• **Directions for this task**
Return only the lines from the one containing "Wrap output in <instances>...</instances>. mask" to the end of the material, with each one exactly as it appears.

Records to use: Begin

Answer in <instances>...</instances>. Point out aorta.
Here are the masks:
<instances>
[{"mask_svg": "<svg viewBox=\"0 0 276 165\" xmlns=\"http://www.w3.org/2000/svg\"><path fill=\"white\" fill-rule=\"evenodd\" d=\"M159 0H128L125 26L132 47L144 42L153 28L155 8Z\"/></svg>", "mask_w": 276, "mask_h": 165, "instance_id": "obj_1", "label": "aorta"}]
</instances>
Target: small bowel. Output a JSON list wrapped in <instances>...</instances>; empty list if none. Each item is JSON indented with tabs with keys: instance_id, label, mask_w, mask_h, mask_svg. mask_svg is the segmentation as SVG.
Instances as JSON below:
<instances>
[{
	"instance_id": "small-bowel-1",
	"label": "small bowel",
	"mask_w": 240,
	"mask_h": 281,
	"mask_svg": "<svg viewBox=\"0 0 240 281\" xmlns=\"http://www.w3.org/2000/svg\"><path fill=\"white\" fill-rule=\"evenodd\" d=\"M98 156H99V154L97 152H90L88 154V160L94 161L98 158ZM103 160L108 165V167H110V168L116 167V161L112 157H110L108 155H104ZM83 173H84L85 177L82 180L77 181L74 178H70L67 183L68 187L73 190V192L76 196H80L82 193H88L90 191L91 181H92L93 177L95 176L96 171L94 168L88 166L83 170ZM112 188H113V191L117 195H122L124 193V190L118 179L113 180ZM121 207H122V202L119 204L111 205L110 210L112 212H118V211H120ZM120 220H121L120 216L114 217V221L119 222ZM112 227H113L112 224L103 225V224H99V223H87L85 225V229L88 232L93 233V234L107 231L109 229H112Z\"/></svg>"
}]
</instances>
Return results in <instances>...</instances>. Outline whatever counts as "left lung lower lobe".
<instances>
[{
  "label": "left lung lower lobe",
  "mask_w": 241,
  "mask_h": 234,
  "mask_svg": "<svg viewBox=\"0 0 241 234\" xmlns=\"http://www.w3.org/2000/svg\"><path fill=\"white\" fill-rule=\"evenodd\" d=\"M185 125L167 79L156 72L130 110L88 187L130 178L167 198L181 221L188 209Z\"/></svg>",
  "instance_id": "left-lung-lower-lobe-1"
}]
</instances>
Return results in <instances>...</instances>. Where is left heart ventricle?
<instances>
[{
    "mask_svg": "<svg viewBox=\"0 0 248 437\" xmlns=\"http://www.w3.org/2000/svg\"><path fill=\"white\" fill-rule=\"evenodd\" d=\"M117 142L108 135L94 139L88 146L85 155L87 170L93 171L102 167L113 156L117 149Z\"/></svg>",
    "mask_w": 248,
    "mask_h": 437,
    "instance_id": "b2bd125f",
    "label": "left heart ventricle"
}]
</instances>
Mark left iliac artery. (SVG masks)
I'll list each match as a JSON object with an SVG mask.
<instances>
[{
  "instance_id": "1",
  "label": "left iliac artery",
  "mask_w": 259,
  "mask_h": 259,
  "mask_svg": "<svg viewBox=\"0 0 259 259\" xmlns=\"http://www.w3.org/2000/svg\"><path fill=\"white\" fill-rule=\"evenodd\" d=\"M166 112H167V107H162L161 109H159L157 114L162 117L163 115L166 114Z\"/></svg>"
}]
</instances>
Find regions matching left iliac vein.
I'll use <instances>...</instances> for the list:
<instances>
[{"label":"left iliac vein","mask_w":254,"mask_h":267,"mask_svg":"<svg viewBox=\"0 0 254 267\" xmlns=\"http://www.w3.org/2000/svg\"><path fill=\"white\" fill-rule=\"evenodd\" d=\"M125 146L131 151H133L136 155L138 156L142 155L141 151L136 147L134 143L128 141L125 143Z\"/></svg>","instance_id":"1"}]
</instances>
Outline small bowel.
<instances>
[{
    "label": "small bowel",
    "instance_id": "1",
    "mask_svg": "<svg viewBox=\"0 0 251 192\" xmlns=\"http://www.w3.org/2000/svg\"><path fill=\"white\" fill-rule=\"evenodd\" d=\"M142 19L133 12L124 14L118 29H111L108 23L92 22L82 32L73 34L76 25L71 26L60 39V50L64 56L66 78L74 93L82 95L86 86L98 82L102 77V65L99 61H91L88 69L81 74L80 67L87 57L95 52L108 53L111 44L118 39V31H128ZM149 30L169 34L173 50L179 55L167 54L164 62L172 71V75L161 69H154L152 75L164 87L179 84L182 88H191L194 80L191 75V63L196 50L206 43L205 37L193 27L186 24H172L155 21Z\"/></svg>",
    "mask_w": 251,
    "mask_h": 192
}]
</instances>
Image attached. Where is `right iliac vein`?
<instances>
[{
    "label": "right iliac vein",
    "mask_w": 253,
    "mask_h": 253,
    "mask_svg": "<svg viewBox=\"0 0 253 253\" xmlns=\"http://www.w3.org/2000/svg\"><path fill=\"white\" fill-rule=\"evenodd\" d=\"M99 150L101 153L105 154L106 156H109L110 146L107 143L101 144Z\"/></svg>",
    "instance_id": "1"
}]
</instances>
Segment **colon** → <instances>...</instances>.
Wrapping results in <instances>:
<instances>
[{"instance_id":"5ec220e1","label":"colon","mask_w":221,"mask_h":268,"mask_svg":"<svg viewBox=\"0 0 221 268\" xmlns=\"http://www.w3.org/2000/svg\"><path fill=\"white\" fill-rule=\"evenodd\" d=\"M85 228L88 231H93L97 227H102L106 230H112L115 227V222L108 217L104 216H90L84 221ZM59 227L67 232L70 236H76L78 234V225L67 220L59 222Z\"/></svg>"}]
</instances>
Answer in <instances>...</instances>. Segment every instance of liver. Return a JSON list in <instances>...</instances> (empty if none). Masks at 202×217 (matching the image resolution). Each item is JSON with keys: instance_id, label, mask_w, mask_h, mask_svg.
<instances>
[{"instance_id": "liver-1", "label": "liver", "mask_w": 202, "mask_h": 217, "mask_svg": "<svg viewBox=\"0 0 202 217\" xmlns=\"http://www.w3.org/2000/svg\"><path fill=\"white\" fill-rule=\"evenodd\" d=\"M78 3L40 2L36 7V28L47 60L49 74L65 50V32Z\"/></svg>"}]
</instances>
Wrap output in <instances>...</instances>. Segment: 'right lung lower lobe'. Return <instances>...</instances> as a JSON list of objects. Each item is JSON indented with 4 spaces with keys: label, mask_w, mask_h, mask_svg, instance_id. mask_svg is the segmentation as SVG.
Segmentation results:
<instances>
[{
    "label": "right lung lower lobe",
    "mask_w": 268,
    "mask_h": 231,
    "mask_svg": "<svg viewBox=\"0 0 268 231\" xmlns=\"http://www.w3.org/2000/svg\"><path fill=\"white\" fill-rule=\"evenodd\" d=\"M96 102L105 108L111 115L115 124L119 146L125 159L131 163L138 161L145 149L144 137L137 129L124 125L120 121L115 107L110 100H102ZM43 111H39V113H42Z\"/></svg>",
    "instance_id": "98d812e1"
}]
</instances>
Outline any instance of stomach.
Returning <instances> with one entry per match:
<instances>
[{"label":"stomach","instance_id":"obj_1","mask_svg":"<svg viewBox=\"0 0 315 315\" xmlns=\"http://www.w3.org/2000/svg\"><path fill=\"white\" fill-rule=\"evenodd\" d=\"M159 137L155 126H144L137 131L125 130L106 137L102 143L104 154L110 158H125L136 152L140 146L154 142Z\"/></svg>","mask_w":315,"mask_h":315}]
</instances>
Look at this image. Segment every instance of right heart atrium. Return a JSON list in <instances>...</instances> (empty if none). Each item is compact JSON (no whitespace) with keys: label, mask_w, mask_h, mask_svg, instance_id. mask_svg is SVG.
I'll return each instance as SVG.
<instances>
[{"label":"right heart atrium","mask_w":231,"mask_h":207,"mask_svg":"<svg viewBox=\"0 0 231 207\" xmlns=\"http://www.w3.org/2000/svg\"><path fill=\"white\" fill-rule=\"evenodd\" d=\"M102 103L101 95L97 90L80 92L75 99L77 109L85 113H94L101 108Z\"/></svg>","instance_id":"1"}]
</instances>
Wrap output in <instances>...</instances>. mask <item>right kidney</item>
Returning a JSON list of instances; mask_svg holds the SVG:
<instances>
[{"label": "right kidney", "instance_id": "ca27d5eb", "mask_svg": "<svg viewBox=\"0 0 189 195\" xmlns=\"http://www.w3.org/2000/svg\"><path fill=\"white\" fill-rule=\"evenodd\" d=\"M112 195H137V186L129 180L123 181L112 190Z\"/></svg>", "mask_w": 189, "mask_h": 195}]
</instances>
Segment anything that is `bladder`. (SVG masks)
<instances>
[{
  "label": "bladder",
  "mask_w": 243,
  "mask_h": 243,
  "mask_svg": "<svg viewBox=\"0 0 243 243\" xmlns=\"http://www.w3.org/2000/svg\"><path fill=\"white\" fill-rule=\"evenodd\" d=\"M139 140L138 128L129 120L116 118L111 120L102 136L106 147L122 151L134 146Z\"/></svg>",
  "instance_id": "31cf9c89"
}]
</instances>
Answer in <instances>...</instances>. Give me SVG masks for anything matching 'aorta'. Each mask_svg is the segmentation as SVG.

Records to use: End

• **Solution for this problem**
Wrap output in <instances>...</instances>. mask <item>right kidney</item>
Returning a JSON list of instances; mask_svg holds the SVG:
<instances>
[{"label": "right kidney", "instance_id": "ca27d5eb", "mask_svg": "<svg viewBox=\"0 0 189 195\" xmlns=\"http://www.w3.org/2000/svg\"><path fill=\"white\" fill-rule=\"evenodd\" d=\"M112 195H137V186L129 180L123 181L112 190Z\"/></svg>", "mask_w": 189, "mask_h": 195}]
</instances>
Segment anything that is `bladder`. (SVG masks)
<instances>
[{
  "label": "bladder",
  "mask_w": 243,
  "mask_h": 243,
  "mask_svg": "<svg viewBox=\"0 0 243 243\" xmlns=\"http://www.w3.org/2000/svg\"><path fill=\"white\" fill-rule=\"evenodd\" d=\"M139 140L138 128L129 120L116 118L111 120L102 136L106 147L122 151L134 146Z\"/></svg>",
  "instance_id": "31cf9c89"
}]
</instances>
Answer in <instances>...</instances>. Give me SVG masks for anything matching 'aorta'. Each mask_svg is the segmentation as SVG.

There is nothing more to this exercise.